Statistical analysis
Statistical analysis was performed using the PASW statistics 18 software package. The association between EHD2 expression and clinicopathological features was analyzed using the χ2 test. As the data were not normally distributed, EHD2 and E-cadherin expressions were studied using the Spearman rank correlation test. For the analysis of survival data, Kaplan–Meier curves were constructed and the log-rank test was performed. Multivariate analysis was performed using Cox’s proportional hazards model, with P < 0.05 considered statistically significant. The results are expressed as the mean ± SE.
Discussion
Generally, our results demonstrated that EHD2 expression in the cancer with lymph nodes metastases decreased significantly, which indicated that under-expression of EHD2 had a potential relation with the severity of malignancy of ESCC. EHD2 was bound up with indicators of metastases, such as E-cadherin. There was a statistically close relationship between survival rate and EHD2 expression in ESCC. These findings are in consistent with the observations in ovarian serous carcinomas previously reported [
13]. And we discovered that under-expression of EHD2 was closely related with metastasis of ESCC. As a result, low expression of EHD2 correlated significantly with a poor prognosis. The survival rate of patients with low expression of EHD2 was lower than that of other patients, which suggested that the degree of expression of EHD2 might have an effect on the survival rate.

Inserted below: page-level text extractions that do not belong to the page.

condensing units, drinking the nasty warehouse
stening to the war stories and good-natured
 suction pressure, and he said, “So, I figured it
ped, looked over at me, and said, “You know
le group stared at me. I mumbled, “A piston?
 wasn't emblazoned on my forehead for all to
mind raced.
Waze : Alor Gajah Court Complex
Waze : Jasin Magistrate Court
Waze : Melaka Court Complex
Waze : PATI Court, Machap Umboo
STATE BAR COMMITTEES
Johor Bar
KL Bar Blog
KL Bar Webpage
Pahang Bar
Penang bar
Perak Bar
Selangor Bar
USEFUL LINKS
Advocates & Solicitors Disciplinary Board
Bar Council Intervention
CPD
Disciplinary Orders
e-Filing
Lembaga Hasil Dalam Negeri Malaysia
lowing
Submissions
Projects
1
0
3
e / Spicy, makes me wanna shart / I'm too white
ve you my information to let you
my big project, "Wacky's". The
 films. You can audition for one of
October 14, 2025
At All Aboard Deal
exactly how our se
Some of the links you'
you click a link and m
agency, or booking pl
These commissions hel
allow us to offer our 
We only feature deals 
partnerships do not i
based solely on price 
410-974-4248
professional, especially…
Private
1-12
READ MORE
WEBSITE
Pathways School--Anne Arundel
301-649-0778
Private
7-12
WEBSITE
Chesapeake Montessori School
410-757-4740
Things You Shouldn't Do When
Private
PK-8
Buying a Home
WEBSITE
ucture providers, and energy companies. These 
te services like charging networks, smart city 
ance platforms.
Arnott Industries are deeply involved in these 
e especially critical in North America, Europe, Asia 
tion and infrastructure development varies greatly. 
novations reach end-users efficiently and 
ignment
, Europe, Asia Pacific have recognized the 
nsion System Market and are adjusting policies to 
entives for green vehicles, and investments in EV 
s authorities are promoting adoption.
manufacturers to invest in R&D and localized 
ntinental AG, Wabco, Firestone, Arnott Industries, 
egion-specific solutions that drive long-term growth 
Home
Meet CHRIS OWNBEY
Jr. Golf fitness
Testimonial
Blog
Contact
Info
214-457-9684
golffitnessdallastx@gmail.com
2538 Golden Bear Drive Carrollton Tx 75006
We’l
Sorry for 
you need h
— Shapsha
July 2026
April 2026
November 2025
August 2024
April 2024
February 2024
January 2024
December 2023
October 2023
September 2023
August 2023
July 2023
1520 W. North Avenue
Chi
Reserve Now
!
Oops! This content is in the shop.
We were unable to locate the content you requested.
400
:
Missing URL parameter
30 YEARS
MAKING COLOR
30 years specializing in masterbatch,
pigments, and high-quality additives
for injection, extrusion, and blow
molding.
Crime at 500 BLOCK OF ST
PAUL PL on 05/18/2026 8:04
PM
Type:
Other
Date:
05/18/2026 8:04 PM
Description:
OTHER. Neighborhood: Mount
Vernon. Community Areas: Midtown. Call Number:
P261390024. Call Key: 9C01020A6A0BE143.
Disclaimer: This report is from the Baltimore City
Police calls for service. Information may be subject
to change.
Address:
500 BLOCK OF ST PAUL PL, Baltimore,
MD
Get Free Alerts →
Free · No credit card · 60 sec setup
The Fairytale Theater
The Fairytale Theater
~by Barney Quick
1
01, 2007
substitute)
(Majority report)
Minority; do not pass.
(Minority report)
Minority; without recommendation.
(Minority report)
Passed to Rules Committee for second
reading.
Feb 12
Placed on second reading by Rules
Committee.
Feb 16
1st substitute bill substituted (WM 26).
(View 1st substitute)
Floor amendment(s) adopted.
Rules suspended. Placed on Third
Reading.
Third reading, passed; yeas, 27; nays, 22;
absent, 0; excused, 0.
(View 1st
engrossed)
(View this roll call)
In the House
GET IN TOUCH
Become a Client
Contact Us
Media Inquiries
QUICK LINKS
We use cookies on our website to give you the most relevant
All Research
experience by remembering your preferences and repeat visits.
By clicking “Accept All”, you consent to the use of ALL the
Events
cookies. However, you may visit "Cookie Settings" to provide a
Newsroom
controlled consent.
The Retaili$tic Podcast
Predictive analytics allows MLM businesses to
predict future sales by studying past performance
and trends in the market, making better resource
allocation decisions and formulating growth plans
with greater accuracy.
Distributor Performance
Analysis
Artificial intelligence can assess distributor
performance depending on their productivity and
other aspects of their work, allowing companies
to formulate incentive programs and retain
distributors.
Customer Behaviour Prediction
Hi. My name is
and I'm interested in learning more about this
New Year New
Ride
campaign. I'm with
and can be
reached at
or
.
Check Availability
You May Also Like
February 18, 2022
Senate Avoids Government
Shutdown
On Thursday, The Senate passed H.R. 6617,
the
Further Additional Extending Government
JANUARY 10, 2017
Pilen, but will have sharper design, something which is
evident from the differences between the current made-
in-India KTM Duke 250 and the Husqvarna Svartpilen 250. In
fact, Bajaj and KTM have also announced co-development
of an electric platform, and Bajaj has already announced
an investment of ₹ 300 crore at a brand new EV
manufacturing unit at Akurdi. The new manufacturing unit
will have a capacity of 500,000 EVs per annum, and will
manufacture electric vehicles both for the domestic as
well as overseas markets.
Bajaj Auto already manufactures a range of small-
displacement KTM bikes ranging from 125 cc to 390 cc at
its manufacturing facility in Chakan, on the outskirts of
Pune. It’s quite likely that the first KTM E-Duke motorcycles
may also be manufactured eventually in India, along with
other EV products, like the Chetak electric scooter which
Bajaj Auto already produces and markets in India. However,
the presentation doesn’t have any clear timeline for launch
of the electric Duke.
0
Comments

The nature of the most malignancy and primary cause of cancer treatment failure are invasion and metastasis [
14]. It was reported that there were linkages of EHD2 to the actin cytoskeleton which provides strong evidence that EHD2 functions at some point in endocytosis at which F-actin facilitates the process [
6]. The study found that the expression level of EHD2 was significantly lower than that of normal tissue, and EHD2 expression gradually decreased with pathological grading increased, which indicating EHD2 might be a cancer suppressor gene of ESCC.
Further experiments presented here suggested TE1 cells interference of EHD2 had a higher migration speed than that of normal which was verified by wound healing and transwell assay. After treated with different concentrations of cisplatin, siEHD2 TE1 cells were not easier to apoptosis than mock and negative control cells.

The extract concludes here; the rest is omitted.